Le fabricant danois de jouets LEGO Holding A/S a récupéré avec succès le domaine shahrlego.com par le biais d’une procédure UDRP devant l’OMPI. Le défendeur avait enregistré le domaine en juillet 2023 et l’utilisait pour exploiter une plateforme de commerce électronique vendant des produits LEGO authentiques aux côtés de ceux de concurrents directs.

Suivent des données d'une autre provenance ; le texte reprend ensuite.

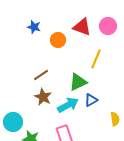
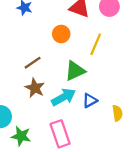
orange circle: (58, 40) -> (61, 34), moved
blue triangle: (91, 100) -> (90, 101), moved

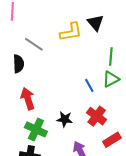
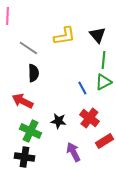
black triangle: (95, 23) -> (97, 35), moved
black semicircle: (18, 64) -> (33, 73), moved
red arrow: (28, 99) -> (22, 101), turned -45

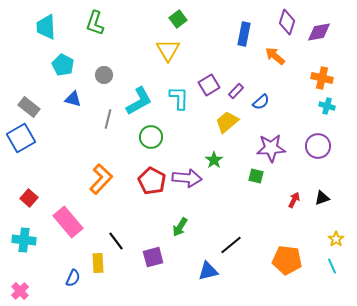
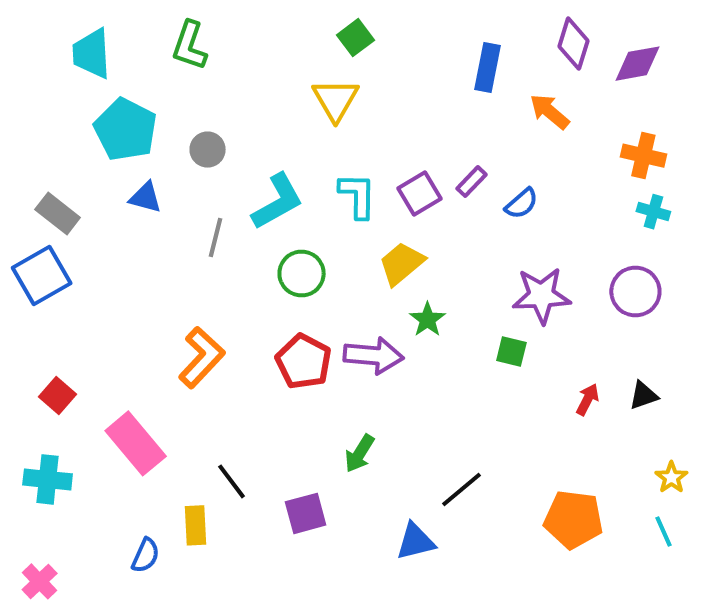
cyan pentagon: (63, 65) -> (126, 130), size x1.4
purple square: (209, 85) -> (419, 194), moved
yellow trapezoid: (227, 122) -> (401, 264), moved

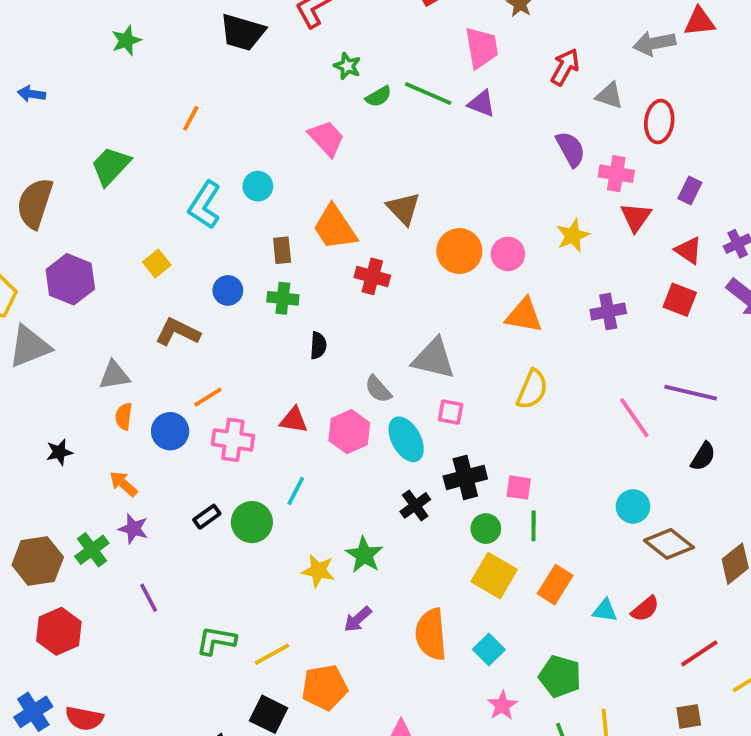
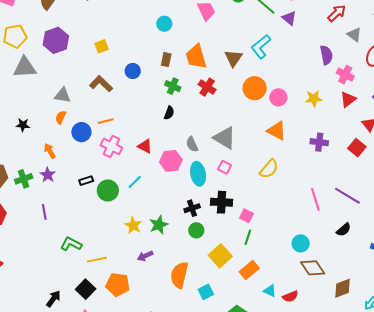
cyan L-shape: (205, 205) -> (261, 47), moved
green cross: (283, 298) -> (173, 86), moved
green circle: (486, 529) -> (196, 230), moved

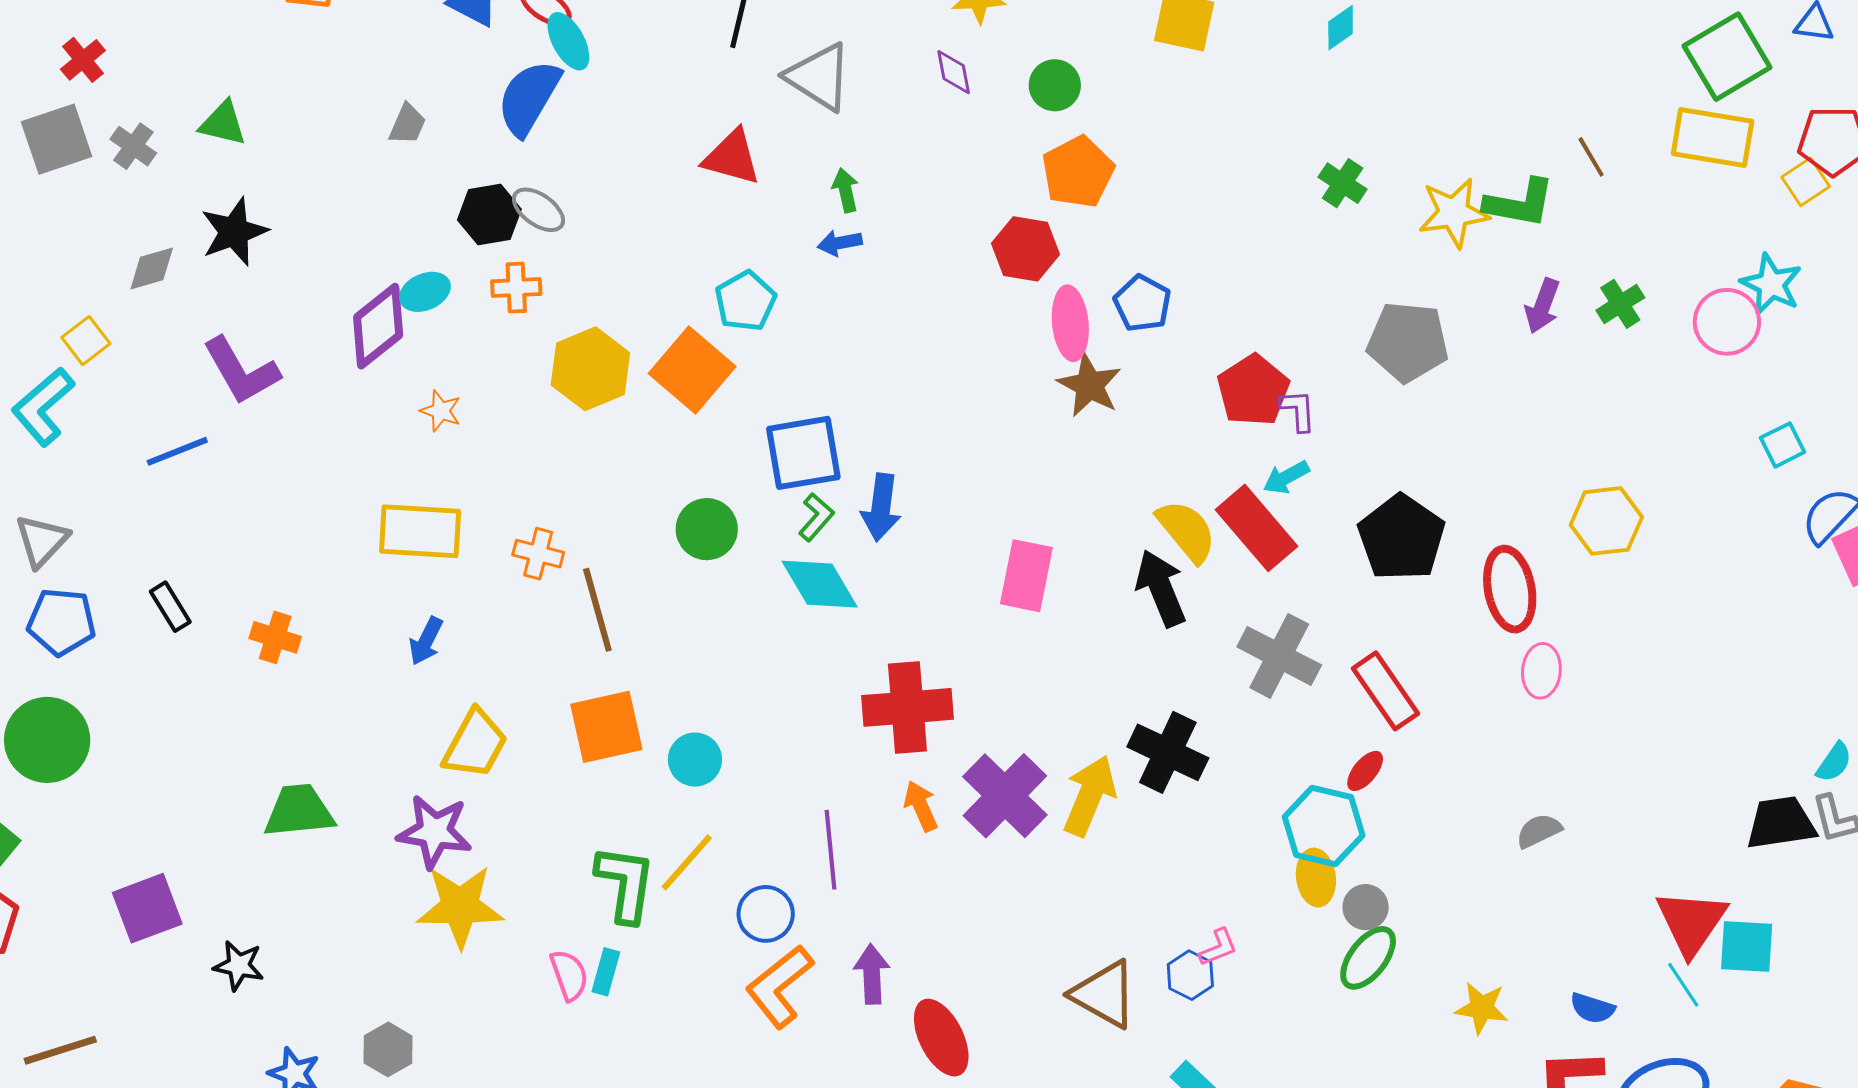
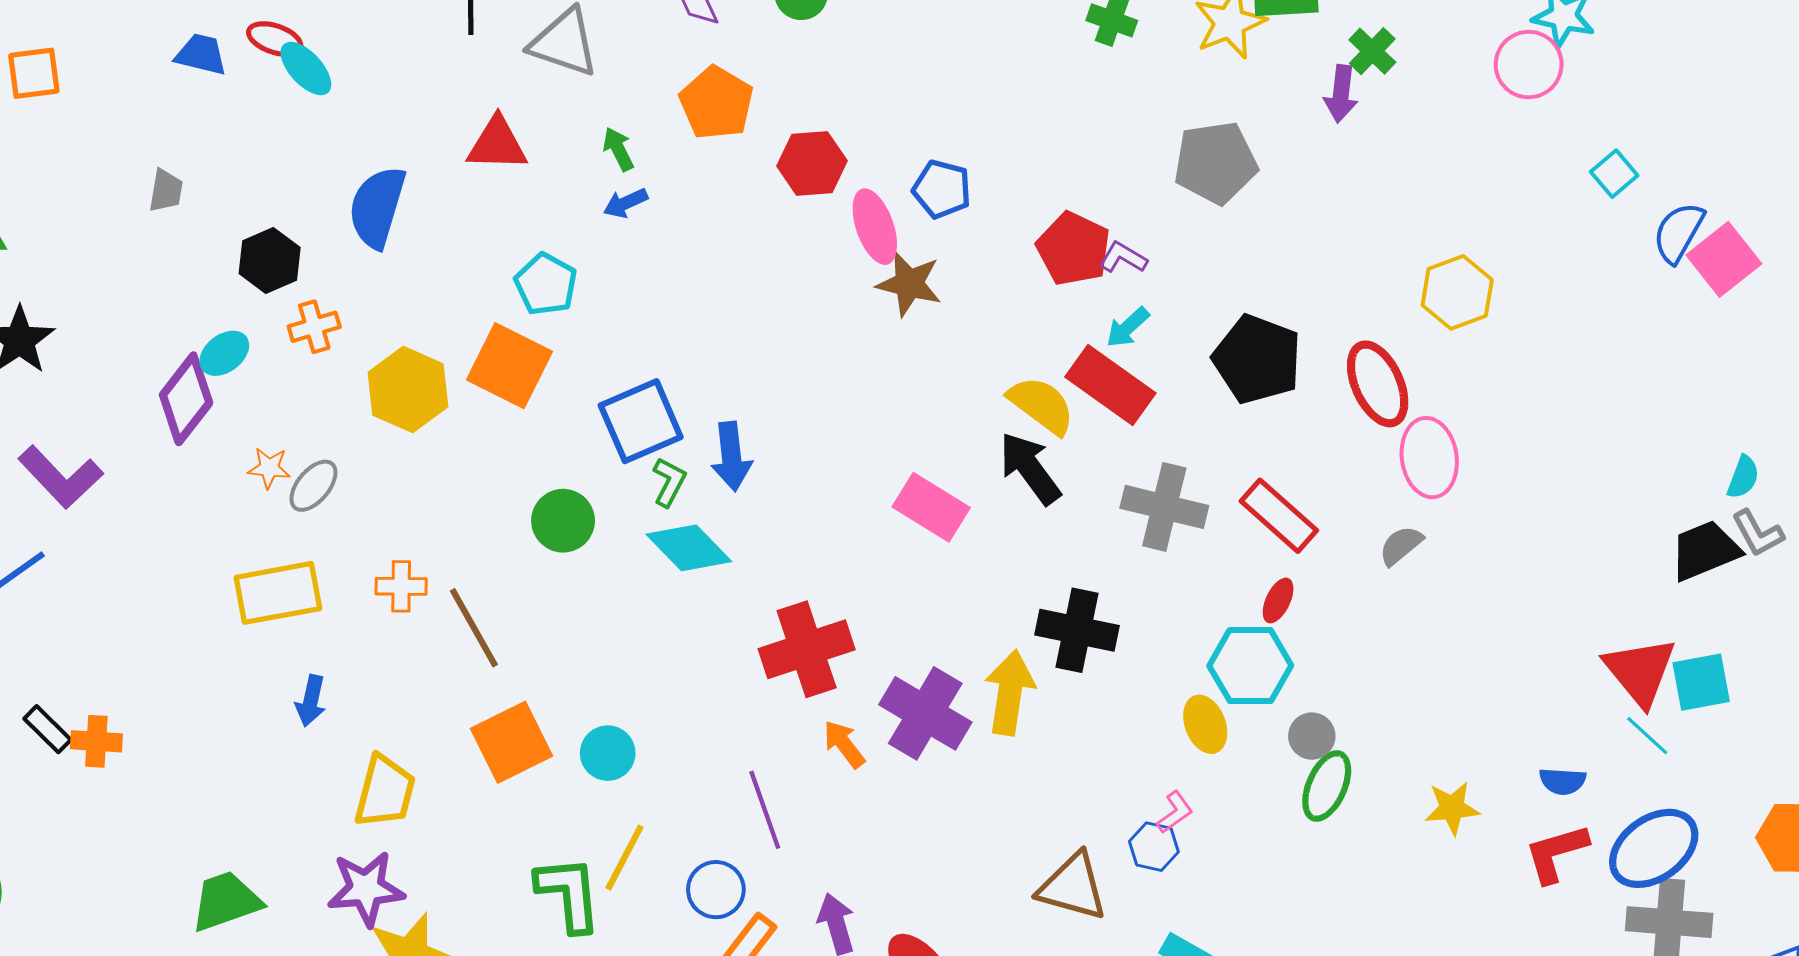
blue semicircle: (529, 98) -> (377, 207), moved
orange pentagon: (1078, 172) -> (716, 103), moved
gray ellipse: (538, 210) -> (313, 486), moved, turned -72
green cross: (1620, 304) -> (1372, 51), moved
purple L-shape: (1298, 410) -> (1123, 258), turned -42
pink rectangle: (1026, 576) -> (931, 507), moved, turned -56
orange cross: (275, 637) -> (96, 741), moved
pink ellipse: (1541, 671) -> (1429, 458), size x1.4
gray semicircle: (1539, 831) -> (1401, 545), moved
yellow ellipse: (1316, 877) -> (1205, 724), moved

L’expert unique Colin T. O’Brien a conclu que ce détournement commercial constituait une mauvaise foi et a ordonné le transfert du domaine au plaignant.
Aperçu de l’affaire
| Numéro de dossier | D2026-1089 |
|---|---|
| Plaignant | LEGO Holding A/S |
| Défendeur | mohammad hossein askari, payshkaran |
| Domaine litigieux | shahrlego.com |
| Tactique de menace | Marque plus mot-clé |
| Date de la décision | 2026-05-08 |
| Expert | Colin T. O’Brien |
| Résultat | Transfert |
| Source officielle | https://www.wipo.int/amc/en/domains/search/text.jsp?case=D2026-1089 |
La menace du détournement de trafic et de la vente non autorisée de produits concurrents
L’enregistrement de shahrlego.com met en lumière une menace commerciale sophistiquée où une marque célèbre est associée à un préfixe pour cibler des segments de consommateurs spécifiques. En combinant la marque LEGO avec le terme « shahr », le défendeur a créé une boutique numérique non autorisée qui a directement exploité la réputation mondiale de la marque. Le site ne se contentait pas de vendre des jouets authentiques ; il distribuait également des produits de concurrents directs. Pour les propriétaires de marques, cette tactique présente un risque grave de détournement de trafic, car les consommateurs ayant une intention d’achat élevée et recherchant des produits authentiques sont exposés aux offres de rivaux, ce qui entraîne des opportunités de vente perdues et une dilution directe de l’exclusivité sur le marché.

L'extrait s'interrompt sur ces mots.